The stance of unknowing is similar in intent to the concept of brainstorming developed in the 1940s and popularized in the 1950s. Brainstorming originated as a group creative process to solve problems of product development in corporations. It involves the key ingredient of deferring judgment in order to come up with as many creative suggestions as possible. Yet, the stance of unknowing differs from brainstorming in several ways. It is not restricted to collective processes. It is not aimed at problem solving or any pre-specified goal. While it may result in new knowledge, that is not the intention behind it. It is not a tool to serve a given purpose, but a temporary relaxation of purpose.

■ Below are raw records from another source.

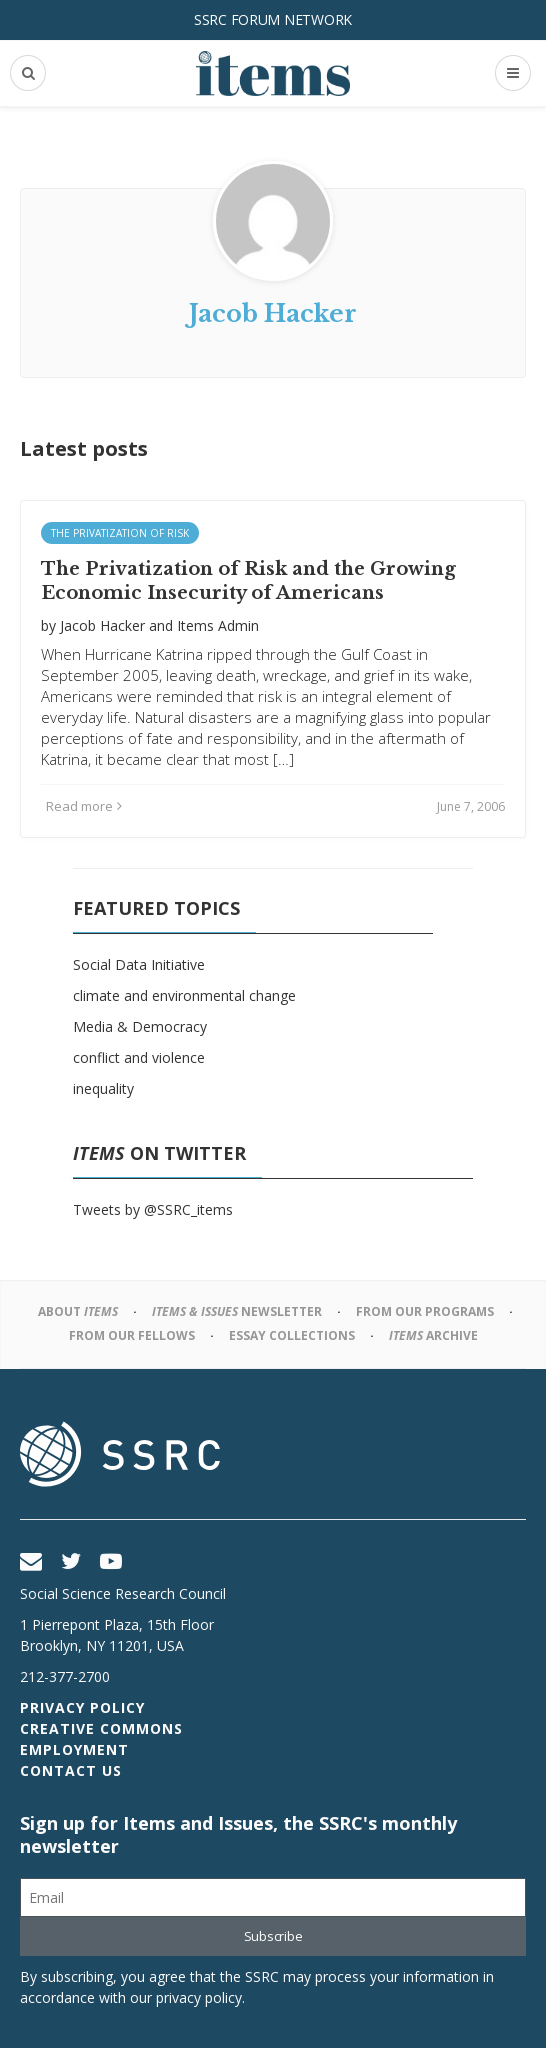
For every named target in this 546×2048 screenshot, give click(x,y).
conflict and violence (139, 1057)
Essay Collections (292, 1335)
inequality (103, 1088)
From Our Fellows (132, 1335)
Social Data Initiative (139, 964)
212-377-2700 (65, 1676)
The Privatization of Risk (120, 533)
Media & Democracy (140, 1026)
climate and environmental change (184, 995)
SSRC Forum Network (273, 19)
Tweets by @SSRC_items (153, 1209)
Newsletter (237, 1311)
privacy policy (199, 1997)
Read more (84, 806)
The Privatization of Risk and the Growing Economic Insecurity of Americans (248, 580)
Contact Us (71, 1770)
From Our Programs (425, 1311)
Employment (74, 1749)
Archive (433, 1335)
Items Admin (218, 625)
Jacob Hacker (102, 625)
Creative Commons (101, 1728)
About (78, 1311)
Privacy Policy (82, 1707)
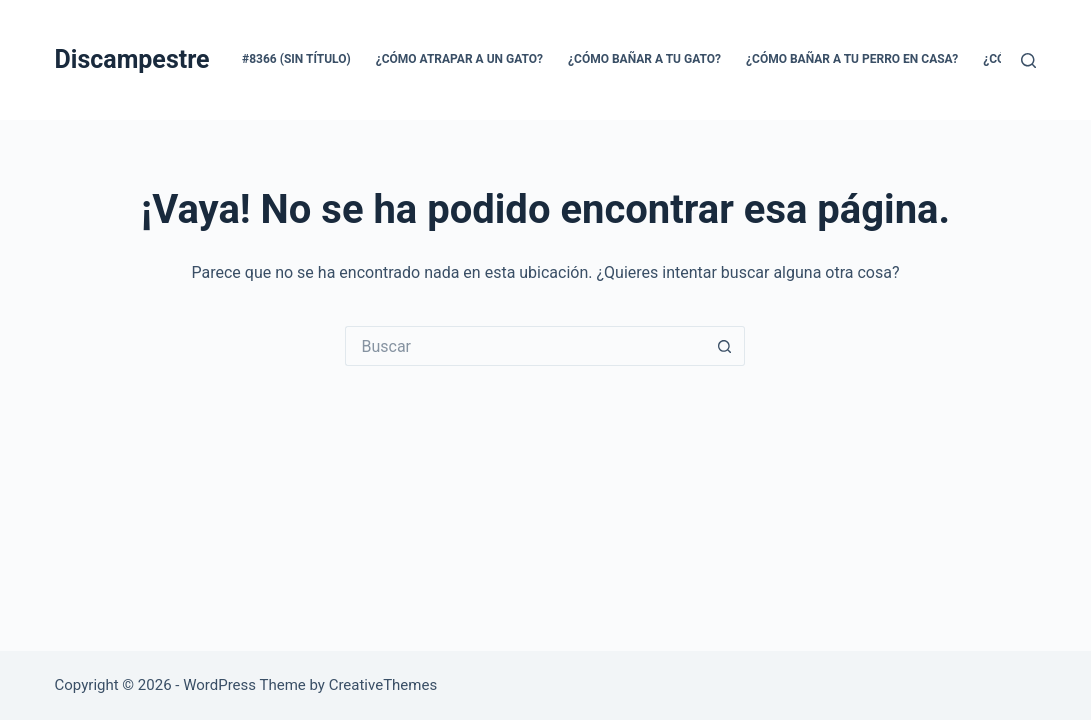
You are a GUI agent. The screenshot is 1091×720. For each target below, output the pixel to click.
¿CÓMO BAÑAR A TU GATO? (644, 59)
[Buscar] (1028, 60)
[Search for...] (525, 346)
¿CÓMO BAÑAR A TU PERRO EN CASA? (852, 59)
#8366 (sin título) (296, 59)
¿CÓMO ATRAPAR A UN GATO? (459, 59)
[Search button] (725, 346)
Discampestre (132, 59)
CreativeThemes (383, 685)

It resembles skepticism as an attitude of doubt or a withholding of judgment. However, it is not a philosophical theory that denies the reality of the world or its knowability. It is not a theory at all, but a strategic retreat from speculation. My blog and other writings are filled with speculation as well as skepticism. Behind both, however, is always the intention to treat all ideas as provisional, a willingness to take the stance of unknowing.